Instructions to follow. Please restate the data that follows word for word, with the pictures left out.

┏━━

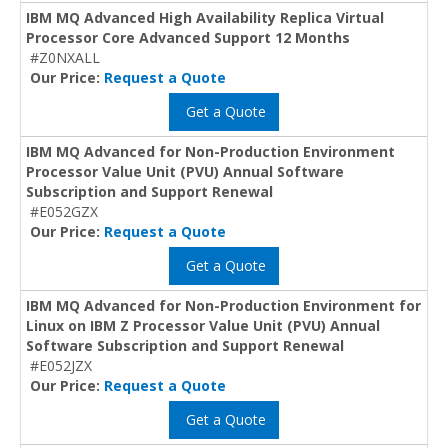
IBM MQ Advanced High Availability Replica Virtual
Processor Core Advanced Support 12 Months
#Z0NXALL
Our Price:
Request a Quote
Get a Quote
IBM MQ Advanced for Non-Production Environment
Processor Value Unit (PVU) Annual Software
Subscription and Support Renewal
#E052GZX
Our Price:
Request a Quote
Get a Quote
IBM MQ Advanced for Non-Production Environment for
Linux on IBM Z Processor Value Unit (PVU) Annual
Software Subscription and Support Renewal
#E052JZX
Our Price:
Request a Quote
Get a Quote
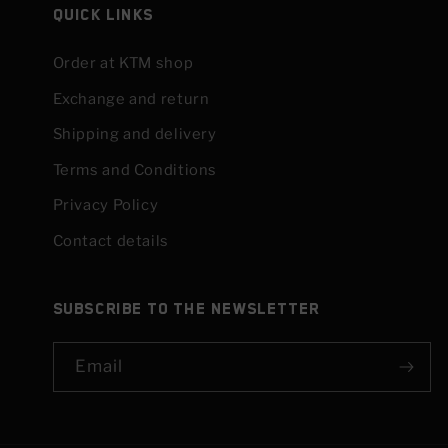
Quick links
Order at KTM shop
Exchange and return
Shipping and delivery
Terms and Conditions
Privacy Policy
Contact details
Subscribe to the newsletter
Email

┗━━

Answer below.
IBM MQ Advanced High Availability Replica Virtual
Processor Core Advanced Support 12 Months
#Z0NXALL
Our Price:
Request a Quote
Get a Quote
IBM MQ Advanced for Non-Production Environment
Processor Value Unit (PVU) Annual Software
Subscription and Support Renewal
#E052GZX
Our Price:
Request a Quote
Get a Quote
IBM MQ Advanced for Non-Production Environment for
Linux on IBM Z Processor Value Unit (PVU) Annual
Software Subscription and Support Renewal
#E052JZX
Our Price:
Request a Quote
Get a Quote
Quick links
Order at KTM shop
Exchange and return
Shipping and delivery
Terms and Conditions
Privacy Policy
Contact details
Subscribe to the newsletter
Email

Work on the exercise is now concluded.